Reproduce exactly, and only, the lines below from the one containing "L'étage principal e" through the one containing "de repos. Une mai".

───── Dataset

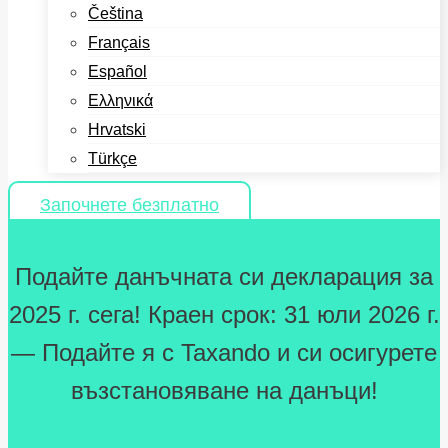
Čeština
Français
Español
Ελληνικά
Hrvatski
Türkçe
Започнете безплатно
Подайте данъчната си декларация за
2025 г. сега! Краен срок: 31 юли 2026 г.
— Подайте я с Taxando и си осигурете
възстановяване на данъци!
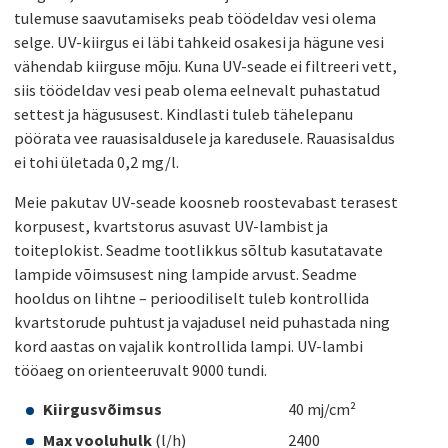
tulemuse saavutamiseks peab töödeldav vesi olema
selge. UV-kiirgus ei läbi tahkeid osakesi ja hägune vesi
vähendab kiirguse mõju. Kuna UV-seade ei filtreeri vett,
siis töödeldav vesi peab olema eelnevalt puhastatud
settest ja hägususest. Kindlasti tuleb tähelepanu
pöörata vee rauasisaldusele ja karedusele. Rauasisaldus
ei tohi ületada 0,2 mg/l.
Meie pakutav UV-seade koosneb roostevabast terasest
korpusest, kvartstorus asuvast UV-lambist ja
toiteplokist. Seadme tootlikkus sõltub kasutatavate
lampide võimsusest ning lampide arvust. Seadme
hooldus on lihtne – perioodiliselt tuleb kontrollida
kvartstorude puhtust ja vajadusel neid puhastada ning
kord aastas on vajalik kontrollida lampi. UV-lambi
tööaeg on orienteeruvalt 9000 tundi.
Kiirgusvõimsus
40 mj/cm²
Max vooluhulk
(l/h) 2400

──────────
───── Dataset

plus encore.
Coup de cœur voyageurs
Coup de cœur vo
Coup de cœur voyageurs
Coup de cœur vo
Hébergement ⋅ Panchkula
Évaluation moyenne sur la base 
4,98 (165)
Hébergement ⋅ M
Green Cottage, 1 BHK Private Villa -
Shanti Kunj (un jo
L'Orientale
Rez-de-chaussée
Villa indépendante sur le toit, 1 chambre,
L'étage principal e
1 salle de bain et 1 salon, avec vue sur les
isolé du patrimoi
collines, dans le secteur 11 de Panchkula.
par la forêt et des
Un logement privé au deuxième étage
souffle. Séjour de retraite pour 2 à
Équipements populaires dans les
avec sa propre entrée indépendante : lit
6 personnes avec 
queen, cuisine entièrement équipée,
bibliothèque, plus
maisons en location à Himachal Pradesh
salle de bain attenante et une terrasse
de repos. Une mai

──────────
───── Dataset

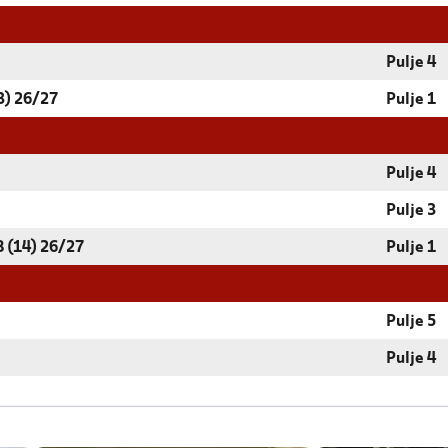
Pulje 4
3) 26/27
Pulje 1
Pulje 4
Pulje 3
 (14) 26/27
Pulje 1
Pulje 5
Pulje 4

──────────

Written response:
L'étage principal e
1 salle de bain et 1 salon, avec vue sur les
isolé du patrimoi
collines, dans le secteur 11 de Panchkula.
par la forêt et des
Un logement privé au deuxième étage
souffle. Séjour de retraite pour 2 à
Équipements populaires dans les
avec sa propre entrée indépendante : lit
6 personnes avec 
queen, cuisine entièrement équipée,
bibliothèque, plus
maisons en location à Himachal Pradesh
salle de bain attenante et une terrasse
de repos. Une mai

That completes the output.